And then the really horrible thing came to him and he tried—painfully, in vain—to sit up in bed. It had been 1900, his memory told him, and Edison had died in 1931. And a man named Napoleon Bonaparte had died a hundred and ten years before that, in 1821.
He’d nearly gone insane then.
And, sane or insane, only the fact that he could not speak had kept him out of a madhouse; it gave him time to think things out, time to realize that his only chance lay in pretending amnesia, in pretending that he remembered nothing of life prior to the accident. They don’t put you in a madhouse for amnesia. They tell you who you are, let you go back to what they tell you your former life was. They let you pick up the threads and weave them, while you try to remember.

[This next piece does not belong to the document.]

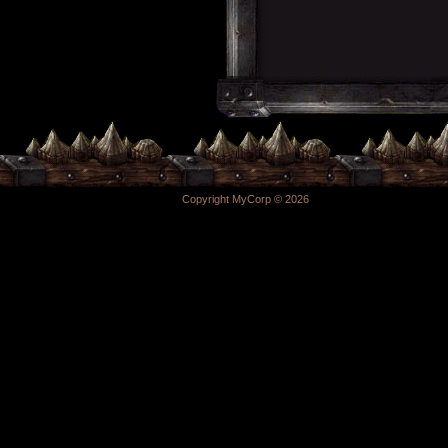
Copyright MyCorp © 2026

Three years ago he’d done that. Now, tomorrow, he was going to a psychiatrist and say that he was—Napoleon!
III
The slant of the sun was greater. Overhead a big bird of a plane droned by and he looked up at it and began laughing, quietly to himself—not the laughter of madness. True laughter because it sprang from the conception of Napoleon Bonaparte riding in a plane like that and from the overwhelming incongruity of that idea.
It came to him then that he’d never ridden in a plane, that he remembered. Maybe George Vine had; at some time in the twenty-seven years of life George Vine had spent, he must have. But did that mean that he had ridden in one? That was a question that was part of the big question.
He got up and started to walk again. It was almost five o’clock; pretty soon Charlie Doerr would he leaving the paper and going home for dinner. Maybe he’d better phone Charlie and he sure he’d be home this evening.
He headed for the nearest bar and phoned; he got Charlie just in time. He said, “This is George. Going to be home this evening?”
“Sure, George. I was going to a poker game, but I called it off when I learned you’d be around.”